The diagnosis of PM is confirmed by frontal chest roentgenogram, including the cervical region. Typical radiological signs of PM include the continuous diaphragm sign (interposition of air between the pericardium and the diaphragm, which becomes visible in the central mediastinal part) and linear bands of mediastinal air parallelling the left side of the heart and the descending aorta (pleura is shown as a fine opaque line) with extension superiorly along the great vessels into the neck. In infants, the “spinnaker sign” (an upwards and outwards deviation of thymic lobes) can be seen when the thymus is raised above the heart by pneumomediastinal air that elevates the thymus and separates it from the cardiac silhouette beneath [2].

Various causes of PM are found in the literature, such as airway obstruction (e.g. foreign body aspiration), iatrogenic (e.g. mechanical ventilation), infections (e.g. pneumonia), obstructive lung disease (e.g. asthma), toxic effects (e.g. smoking), trauma (e.g. chest trauma), Valsalva manoeuvres (e.g. vomiting) and the weakness of tissue (e.g. anorexia nervosa). In spontaneous PM, the underlying lung is healthy and the air leak is thought to be atraumatic [3]. In neonates, known predisposing factors are mixed lung diseases, such as pneumonia or meconium aspiration syndrome, with coexisting atelectasis and airway obstruction [1]. However, only scarce literature is found about neonates with PM.

In this study, we retrospectively analysed the incidence, severity and causalities of PM in neonates and children >4 weeks of life admitted to our intensive care unit, and we investigated the possible differences between the groups.

Material and methods

We retrospectively reviewed all records of children diagnosed with PM who were hospitalised in the interdisciplinary neonatal and paediatric intensive care unit of the University Children’s Hospital in Zürich, Switzerland, between January 2000 and September 2006. The patients were divided into two groups according to their age: neonates (under 4 weeks of age) and children (over 4 weeks of age). We were interested in the causes of PM as documented by the treating physicians, the types and results of radiologic investigations performed, any invasive interventions used to treat PM, the severity of the PM and the length of stay in the intensive care unit.

Results

About 1,200 children are admitted to our intensive care unit per year. The incidence of PM in our intensive care unit was 0.08% for children >4 weeks of age and 0.1% for neonates. In all patients, PM was diagnosed by chest X-ray and all had a positive outcome related to the PM. All five patients with pneumopericardium (PP) did not suffer from any complications (e.g. pericardial tamponade).

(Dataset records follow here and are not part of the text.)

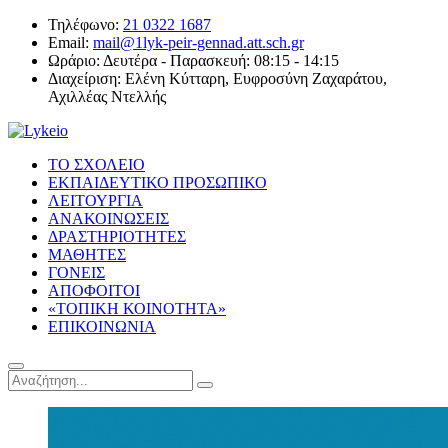
Τηλέφωνο:
21 0322 1687
Email:
mail@1lyk-peir-gennad.att.sch.gr
Ωράριο:
Δευτέρα - Παρασκευή: 08:15 - 14:15
Διαχείριση:
Ελένη Κύτταρη, Ευφροσύνη Ζαχαράτου,
Αχιλλέας Ντελλής
ΤΟ ΣΧΟΛΕΙΟ
ΕΚΠΑΙΔΕΥΤΙΚΟ ΠΡΟΣΩΠΙΚΟ
ΛΕΙΤΟΥΡΓΙΑ
ΑΝΑΚΟΙΝΩΣΕΙΣ
ΔΡΑΣΤΗΡΙΟΤΗΤΕΣ
ΜΑΘΗΤΕΣ
ΓΟΝΕΙΣ
ΑΠΟΦΟΙΤΟΙ
«ΤΟΠΙΚΗ ΚΟΙΝΟΤΗΤΑ»
ΕΠΙΚΟΙΝΩΝΙΑ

Seven children were >4 weeks of age (Table 1). Their mean age was 7.1 years (range 1.3–15.8 years). In addition to PM, two children of this group had subcutaneous emphysema (SE), two a pneumothorax (PT) and two a PP. Different causes were found for the air trapping. There were two traumatic aetiologies (rib fracture after a severe car accident, lesion in the hypopharynx after a fall). Two children were diagnosed with obstructive bronchitis and in one child, barotrauma occurred intraoperatively due to a clamped expiratory tube during mechanical ventilation (Fig. 1). One child had exercised vigorously three days before hospitalisation, which may have caused the PM. In one adolescent, PM occurred spontaneously. All children were hospitalised in the intensive care unit for one to seven days, depending on the severity of their underlying disease. Only two children required pleural drainage and intubation. All other children were treated for their underlying conditions and received oxygen therapy. Diagnostics for the PM other than chest X-rays were performed in four patients. All of these had received a thoracic CT scan. In one child, who also had a huge subcutaneous emphysema and dysphagia, the reason for the air trapping could only be found by means of a laryngotracheoscopy, which showed a traumatic lesion in the hypopharynx. The patient’s history revealed that she had fallen onto a piece of wood by her neck.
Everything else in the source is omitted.